I figured that eating vegan in Norway was going to be tough but I really had no idea how tough. After asking for a vegetarian meal on Scandinavian airlines and being given a fish dish instead I was quick to throw my hands up in the air and give myself a week long hiatus from Lent.
Given the proximity to sea and the farming practices of the country, which are primarily livestock and feed grains, you can bet there was lots of dairy, meat, and fish to be eaten.
One thing to note about dining out in Norway: it’s not cheap. Not at all.
I was not so secretly hoping to be able to eat one of these on my trip:
Don’t worry, this guy is just taxidermy. I’m no hunter. The meal looked more like this:
It tasted pretty good. Not my favourite meat (that award still goes to lamb). It was a bit on the tough side with a mild taste (not as game-y as I was expecting) similar to venison.
This reindeer stew came from the cafeteria restaurant Kaffistova in Oslo that serves lots of traditional Norwegian dishes from smørbrød (open faced sandwiches) to hot stews like this one to fish dishes.
Dinner for two at this cafeteria with no drinks 320NOK ~ $56 CAD.
Fish is BIG in Norway. Huge, really. I’m a big fan of fish and I’m pretty familiar with Norwegian fish dishes like gravlax and stockfish (salt cod) that I’ve cooked before so I was excited to eat it! Matt and I got a recommendation to go to the fish restaurant Lofoten in the Aker Brygge harbour neighbourhood of Oslo.
We started with a raw marinated scallop with scallop mousseline and lemon creme, and mussels steamed in white wine.
The scallop was tasty but I much preferred the mussel dish. The mussels were huge, meaty, and perfectly steamed.
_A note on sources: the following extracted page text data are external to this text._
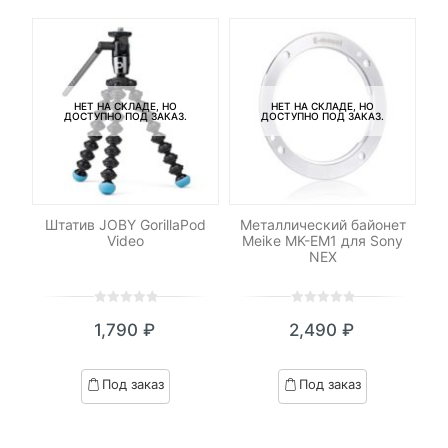
TD-
te
НЕТ НА СКЛАДЕ, НО
НЕТ НА СКЛАДЕ, НО
ДОСТУПНО ПОД ЗАКАЗ.
ДОСТУПНО ПОД ЗАКАЗ.
-
Штатив JOBY GorillaPod
Металлический байонет
Св
Video
Meike MK-EM1 для Sony
NEX
0
5
0
0
5
0
1,790
₽
2,490
₽
out
out
of
of
based
based
Под заказ
Под заказ
on
on
customer
customer
ratings
ratings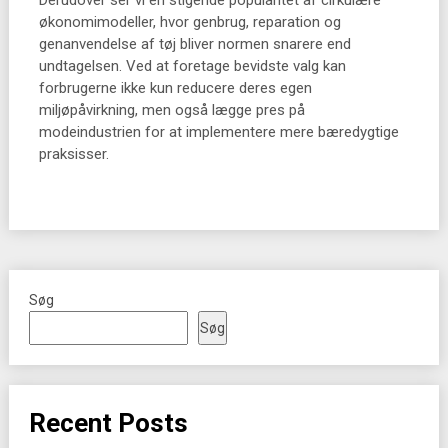
Derudover ser vi en stigende popularitet af cirkulære
økonomimodeller, hvor genbrug, reparation og
genanvendelse af tøj bliver normen snarere end
undtagelsen. Ved at foretage bevidste valg kan
forbrugerne ikke kun reducere deres egen
miljøpåvirkning, men også lægge pres på
modeindustrien for at implementere mere bæredygtige
praksisser.
Søg
Søg
Recent Posts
For a main dish I went with panfried cod with onion tart and Matt had the baked arctic char with cauliflower cream. I`m not a big fan of these fancy schmancy deconstructed type dishes. While the fish was perfectly cooked, it was under seasoned. Everything else on the plate was over seasoned. It`s like you had to mush all the components of the dish together to get the whole thing to taste right! I don`t know about you, but I prefer my dish constructed.
At least the dessert made-up for the main… it was delicious. Black currant souffle with black currant sourbet. There were warm melty chunks of chocolate in the not too sweet souffle that mixed perfectly with the tartness of the sorbet. I was in heaven. It was almost worth the $20.
Dinner for two with 2 courses each, 1 dessert, and 1 glass of wine: 1180NOK ~ $205 CAD
Probably my favourite part of Norwegian cuisine was the dairy. Seriously, it was amazing. And given the amount that I ate the fact that I only came home with 2 tiny pimples made it all the more worthwhile.
First the skyr: super thick and not too sweet this Nordic yoghurt had the consistency thicker than sour cream and could hold a spoon upright. And the vanilla flavour actually had vanilla beans in it. Awesome.
Then there was the butter. Best. Butter. Ever.
I know I talked about Irish butter before and how delicious everyone says it is. If it’s anything like Norwegian butter then I believe every word. Because Norwegian butter is amazing. It tastes like you used to imagine butter would tasted back when you were 5 years old and you pretended you were Amish and had an imaginary butter churner. For real.
And then there’s the best cheese in the world. Gudbrandsdalost or Brown Cheese.
Made from the caramelized whey leftover from the goat cheese making process this cheese is soft and sweet and is amazing on toast with or Wasa crackers with coffee. … I snuck some home in my suitcase to save until after Lent again.